The pH tends to be higher in a spa due to aeration from jets (if you have/use those) and the hotter water is more prone to scaling of calcium carbonate. Scale can be rough and rough surfaces tend to harbor algae because circulation into the crevices is poor. Dilute acid can remove scale but you would need to be careful because your plaster is colored.

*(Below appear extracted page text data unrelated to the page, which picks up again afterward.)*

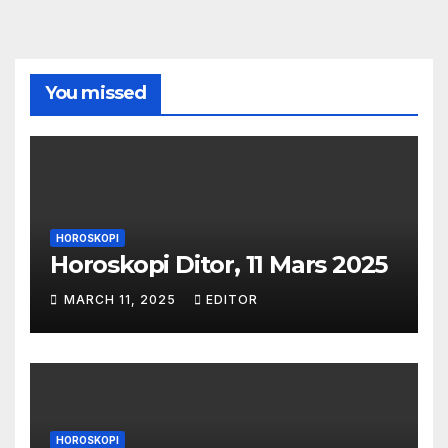
You missed
HOROSKOPI
Horoskopi Ditor, 11 Mars 2025
MARCH 11, 2025
EDITOR
HOROSKOPI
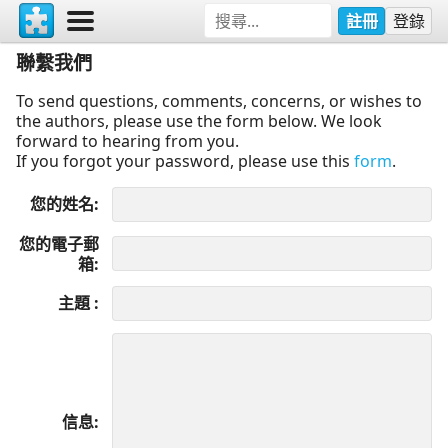
註冊
登錄
聯繫我們
To send questions, comments, concerns, or wishes to
the authors, please use the form below. We look
forward to hearing from you.
If you forgot your password, please use this
form
.
您的姓名
您的電子郵
箱
主題
信息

However, even if this area were where algae could grow, it would get killed in the bulk water or the swimming pool water if the FC level were consistently maintained. It could, however, produce a higher chlorine demand (if there were a lot of algae) and that would put more stain on the SWG cell trying to keep up since it's already on the edge.
 
If you have a opaque cover use it when you are not using the pool. Green algae growth rate is proportional with the amount of light available. When you use the cover you reduce the chlorine loss due to solar radiation as well.
 
I passed the overnight test a few days ago, but have been keeping the pool at SLAM level for a few days just as insurance. Today, I turned back on my SWG and noticed the power light on my Aquarite didn't light up. I cycled the system back to Manual and Auto again, and I got the no-flow light for a few seconds, but still no Active light. Wondering if this could be apart of my problem? The cell is less than a year old, so thinking maybe something is up with the Aquarite? What could cause this?

2014-10-03 13.26.28.jpg
 
Well, turns out my aquarite had failed. The limiter on the board was burned out. I suspected something with the cell earlier in the year and had it tested (it passed) but didn't think the controller was the issue. Power still came on, didn't see any error codes, but was definitely not generating chlorine. The only sign was the generating light was NOT on. It's safe to say this was the cause of all my trouble this summer.

I followed instructions on the forum to solder in a new limited on the board, and it's been running great for about a week now. Chlorine levels have finally stabilized and things are back to normal (finally).